■ Task prompt: Would you copy each line of the records that includes the word "this"?

■ Page layout parsing data:
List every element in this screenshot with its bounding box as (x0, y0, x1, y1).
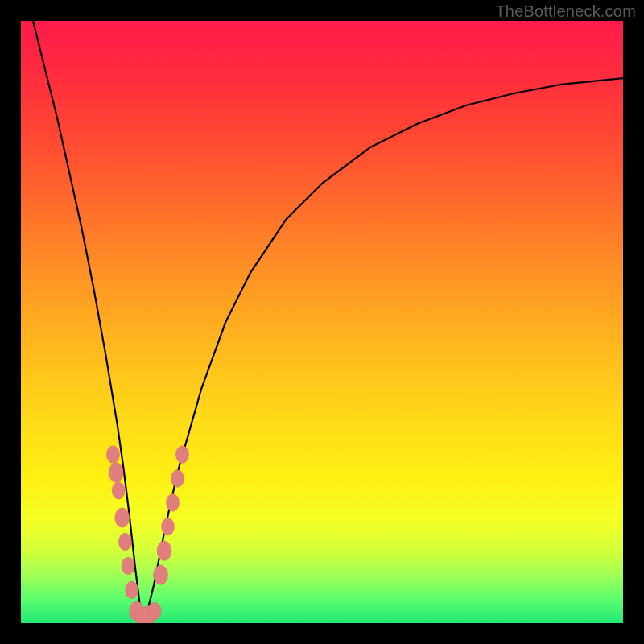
marker-layer (106, 446, 188, 623)
data-marker (106, 446, 119, 464)
data-marker (167, 494, 180, 512)
data-marker (148, 602, 161, 620)
data-marker (175, 446, 188, 464)
data-marker (122, 557, 134, 575)
data-marker (118, 533, 131, 551)
data-marker (154, 565, 168, 584)
watermark-text: TheBottleneck.com (495, 2, 636, 21)
data-marker (157, 541, 171, 560)
data-marker (171, 470, 184, 488)
data-marker (162, 518, 175, 536)
chart-svg (21, 21, 623, 623)
data-marker (109, 463, 123, 482)
data-marker (126, 581, 138, 599)
chart-frame: TheBottleneck.com (0, 0, 644, 644)
data-marker (115, 508, 130, 527)
plot-area (21, 21, 623, 623)
data-marker (112, 482, 125, 500)
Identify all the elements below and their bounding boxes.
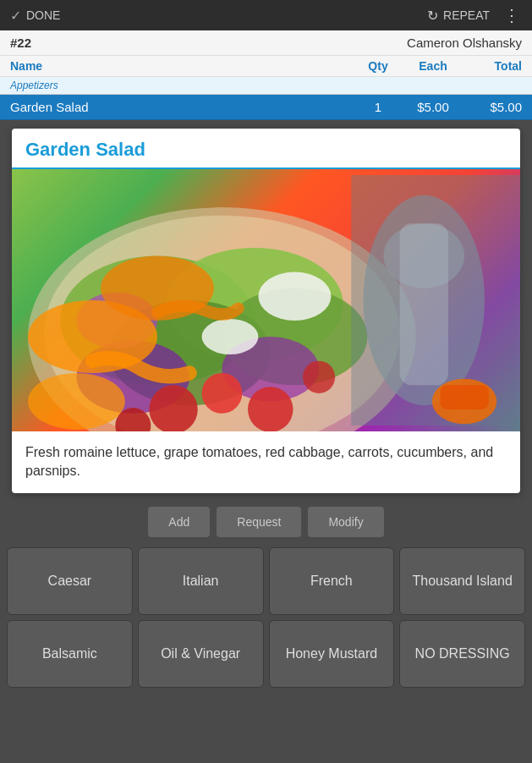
dressing-button-italian[interactable]: Italian: [138, 547, 264, 615]
col-header-total: Total: [463, 59, 522, 73]
mid-buttons-row: Add Request Modify: [0, 502, 532, 542]
table-header: Name Qty Each Total: [0, 56, 532, 77]
repeat-button[interactable]: ↻ REPEAT: [427, 8, 490, 24]
dressing-button-caesar[interactable]: Caesar: [7, 547, 133, 615]
item-total: $5.00: [463, 100, 522, 114]
top-bar: ✓ DONE ↻ REPEAT ⋮: [0, 0, 532, 30]
request-button[interactable]: Request: [217, 507, 301, 537]
detail-title: Garden Salad: [12, 129, 520, 169]
dressing-button-oil-vinegar[interactable]: Oil & Vinegar: [138, 620, 264, 688]
svg-rect-22: [400, 223, 448, 385]
checkmark-icon: ✓: [10, 8, 21, 24]
svg-point-11: [28, 373, 125, 430]
svg-point-18: [202, 319, 259, 354]
dressing-button-honey-mustard[interactable]: Honey Mustard: [269, 620, 395, 688]
dressing-grid: CaesarItalianFrenchThousand IslandBalsam…: [0, 542, 532, 693]
done-label: DONE: [26, 8, 60, 22]
dressing-button-french[interactable]: French: [269, 547, 395, 615]
category-row: Appetizers: [0, 77, 532, 95]
done-button[interactable]: ✓ DONE: [10, 8, 60, 24]
detail-image: [12, 169, 520, 431]
col-header-name: Name: [10, 59, 353, 73]
detail-card: Garden Salad: [12, 129, 520, 493]
svg-point-17: [258, 272, 331, 321]
col-header-qty: Qty: [353, 59, 403, 73]
col-header-each: Each: [403, 59, 463, 73]
item-each: $5.00: [403, 100, 463, 114]
item-qty: 1: [353, 100, 403, 114]
customer-name: Cameron Olshansky: [407, 36, 522, 50]
dressing-button-thousand-island[interactable]: Thousand Island: [399, 547, 525, 615]
svg-point-15: [248, 387, 293, 431]
order-header: #22 Cameron Olshansky: [0, 30, 532, 56]
dressing-button-no-dressing[interactable]: NO DRESSING: [399, 620, 525, 688]
top-bar-actions: ↻ REPEAT ⋮: [427, 5, 522, 25]
svg-point-13: [202, 373, 243, 414]
repeat-icon: ↻: [427, 8, 438, 24]
repeat-label: REPEAT: [443, 8, 490, 22]
modify-button[interactable]: Modify: [308, 507, 383, 537]
item-name: Garden Salad: [10, 100, 353, 114]
add-button[interactable]: Add: [148, 507, 210, 537]
svg-point-12: [149, 385, 197, 431]
salad-image-svg: [12, 169, 520, 431]
dressing-button-balsamic[interactable]: Balsamic: [7, 620, 133, 688]
svg-point-16: [303, 361, 335, 393]
order-item-row[interactable]: Garden Salad 1 $5.00 $5.00: [0, 95, 532, 120]
more-options-icon[interactable]: ⋮: [503, 5, 522, 25]
svg-rect-24: [440, 385, 488, 409]
detail-description: Fresh romaine lettuce, grape tomatoes, r…: [12, 431, 520, 493]
order-number: #22: [10, 36, 31, 50]
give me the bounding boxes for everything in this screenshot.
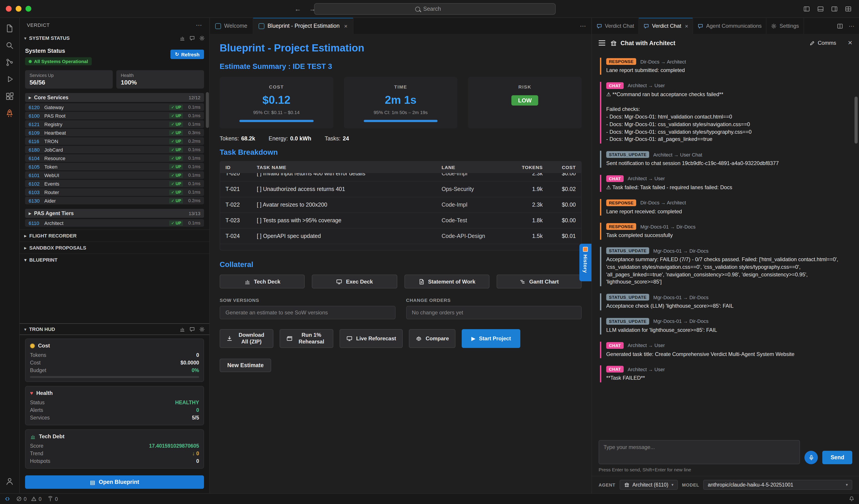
- time-card: TIME 2m 1s 95% CI: 1m 50s – 2m 19s: [344, 77, 457, 128]
- comment-icon[interactable]: [189, 326, 195, 332]
- message-route: Architect → User: [628, 176, 665, 181]
- message-input[interactable]: [599, 440, 800, 464]
- message-body: Acceptance check (LLM) 'lighthouse_score…: [606, 302, 848, 310]
- sidebar-scrollbar-thumb[interactable]: [206, 92, 209, 128]
- message-type-badge: STATUS_UPDATE: [606, 294, 649, 301]
- sidebar-more-icon[interactable]: ⋯: [196, 21, 202, 29]
- live-reforecast-button[interactable]: Live Reforecast: [340, 329, 403, 348]
- tech-deck-button[interactable]: Tech Deck: [220, 275, 305, 288]
- collapsed-section-header[interactable]: ▸ FLIGHT RECORDER: [20, 229, 209, 242]
- hud-tech-debt-card: Tech Debt Score 17.401591029870605 Trend…: [25, 429, 204, 469]
- refresh-button[interactable]: ↻ Refresh: [170, 50, 204, 59]
- up-badge: ✓ UP: [169, 113, 183, 118]
- tab-settings[interactable]: Settings: [767, 18, 804, 34]
- composer-hint: Press Enter to send, Shift+Enter for new…: [592, 465, 859, 476]
- section-tron-hud[interactable]: ▾ TRON HUD: [20, 323, 209, 335]
- search-sidebar-icon[interactable]: [0, 37, 19, 54]
- task-table-header: ID TASK NAME LANE TOKENS COST: [220, 162, 581, 173]
- exec-deck-button[interactable]: Exec Deck: [312, 275, 397, 288]
- close-window-button[interactable]: [6, 6, 12, 12]
- close-chat-icon[interactable]: ×: [848, 39, 852, 47]
- chart-icon[interactable]: [179, 35, 185, 41]
- agent-select[interactable]: Architect (6110) ▾: [619, 480, 678, 490]
- tab-blueprint-project-estimation[interactable]: Blueprint - Project Estimation ×: [253, 18, 353, 34]
- section-system-status[interactable]: ▾ SYSTEM STATUS: [20, 32, 209, 44]
- statement-of-work-button[interactable]: Statement of Work: [404, 275, 489, 288]
- tab-welcome[interactable]: Welcome: [210, 18, 253, 34]
- gear-icon[interactable]: [199, 326, 205, 332]
- collateral-heading: Collateral: [220, 260, 582, 269]
- send-button[interactable]: Send: [823, 451, 852, 464]
- explorer-icon[interactable]: [0, 20, 19, 37]
- menu-icon[interactable]: [599, 40, 605, 46]
- stat-card: Services Up 56/56: [25, 70, 113, 89]
- download-all-zip-button[interactable]: Download All (ZIP): [220, 329, 273, 348]
- search-input[interactable]: [423, 6, 455, 12]
- toggle-panel-icon[interactable]: [817, 5, 824, 12]
- service-row: 6102 Events ✓ UP 0.1ms: [25, 180, 204, 187]
- remote-indicator[interactable]: [4, 496, 10, 502]
- tech-debt-chart-icon: [30, 433, 36, 439]
- sow-versions-select[interactable]: Generate an estimate to see SoW versions: [220, 306, 395, 319]
- customize-layout-icon[interactable]: [845, 5, 852, 12]
- message-route: Architect → User: [628, 83, 665, 88]
- close-tab-icon[interactable]: ×: [344, 22, 347, 29]
- chat-scrollbar-thumb[interactable]: [855, 96, 858, 143]
- task-table-body[interactable]: T-020 [ ] Invalid input returns 400 with…: [220, 173, 581, 250]
- compare-button[interactable]: Compare: [409, 329, 456, 348]
- service-row: 6120 Gateway ✓ UP 0.1ms: [25, 103, 204, 111]
- bell-icon[interactable]: [849, 496, 855, 502]
- command-search-box[interactable]: [314, 3, 556, 15]
- blueprint-icon: ▤: [90, 479, 95, 486]
- tab-agent-communications[interactable]: Agent Communications: [693, 18, 767, 34]
- extensions-icon[interactable]: [0, 88, 19, 105]
- ports-indicator[interactable]: 0: [47, 496, 58, 502]
- group-expand-icon: ▶: [29, 95, 31, 100]
- chat-header: Chat with Architect Comms ×: [592, 34, 859, 52]
- open-blueprint-button[interactable]: ▤ Open Blueprint: [25, 475, 204, 489]
- gantt-chart-button[interactable]: Gantt Chart: [497, 275, 582, 288]
- coin-icon: [30, 343, 35, 348]
- history-tab[interactable]: History: [579, 244, 591, 281]
- gear-icon[interactable]: [199, 35, 205, 41]
- mic-button[interactable]: [805, 451, 818, 464]
- time-ci-bar: [364, 120, 438, 122]
- chat-message: STATUS_UPDATE Mgr-Docs-01 → Dir-Docs Acc…: [600, 293, 848, 310]
- chart-icon[interactable]: [179, 326, 185, 332]
- chevron-right-icon: ▸: [24, 233, 27, 239]
- run-debug-icon[interactable]: [0, 71, 19, 88]
- source-control-icon[interactable]: [0, 54, 19, 71]
- message-body: Lane report submitted: completed: [606, 67, 848, 74]
- app-window: ← → VERDICT ⋯: [0, 0, 859, 504]
- comment-icon[interactable]: [189, 35, 195, 41]
- zoom-window-button[interactable]: [26, 6, 31, 12]
- panel-more-icon[interactable]: ⋯: [849, 22, 855, 29]
- group-pas-agent-tiers[interactable]: ▶ PAS Agent Tiers 13/13: [25, 209, 204, 218]
- section-blueprint[interactable]: ▾ BLUEPRINT: [20, 254, 209, 266]
- group-core-services[interactable]: ▶ Core Services 12/12: [25, 93, 204, 102]
- start-project-button[interactable]: ▶Start Project: [462, 329, 520, 348]
- editor-actions-more-icon[interactable]: ⋯: [574, 22, 591, 30]
- model-select[interactable]: anthropic/claude-haiku-4-5-20251001 ▾: [703, 480, 852, 490]
- message-type-badge: CHAT: [606, 342, 624, 349]
- tab-verdict-chat-2[interactable]: Verdict Chat ×: [639, 18, 693, 34]
- toggle-sidebar-right-icon[interactable]: [831, 5, 838, 12]
- verdict-extension-icon[interactable]: [0, 105, 19, 122]
- toggle-sidebar-left-icon[interactable]: [803, 5, 810, 12]
- new-estimate-button[interactable]: New Estimate: [220, 358, 271, 372]
- split-editor-icon[interactable]: [837, 22, 843, 29]
- verdict-sidebar: VERDICT ⋯ ▾ SYSTEM STATUS System Status: [20, 18, 210, 493]
- message-body: Lane report received: completed: [606, 208, 848, 215]
- account-icon[interactable]: [0, 473, 19, 490]
- collapsed-section-header[interactable]: ▸ SANDBOX PROPOSALS: [20, 242, 209, 254]
- close-tab-icon[interactable]: ×: [685, 22, 688, 29]
- run-rehearsal-button[interactable]: Run 1% Rehearsal: [280, 329, 333, 348]
- problems-indicator[interactable]: 0 0: [16, 496, 42, 502]
- comms-button[interactable]: Comms: [809, 40, 836, 46]
- message-route: Mgr-Docs-01 → Dir-Docs: [640, 224, 695, 229]
- tab-verdict-chat-1[interactable]: Verdict Chat: [592, 18, 639, 34]
- back-icon[interactable]: ←: [295, 5, 301, 13]
- download-icon: [226, 335, 232, 342]
- minimize-window-button[interactable]: [16, 6, 21, 12]
- agent-model-bar: AGENT Architect (6110) ▾ MODEL anthropic…: [592, 476, 859, 493]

■ Written response:
List every element in this screenshot with its bounding box as (x0, y0, x1, y1).
give me the bounding boxes for everything in this screenshot.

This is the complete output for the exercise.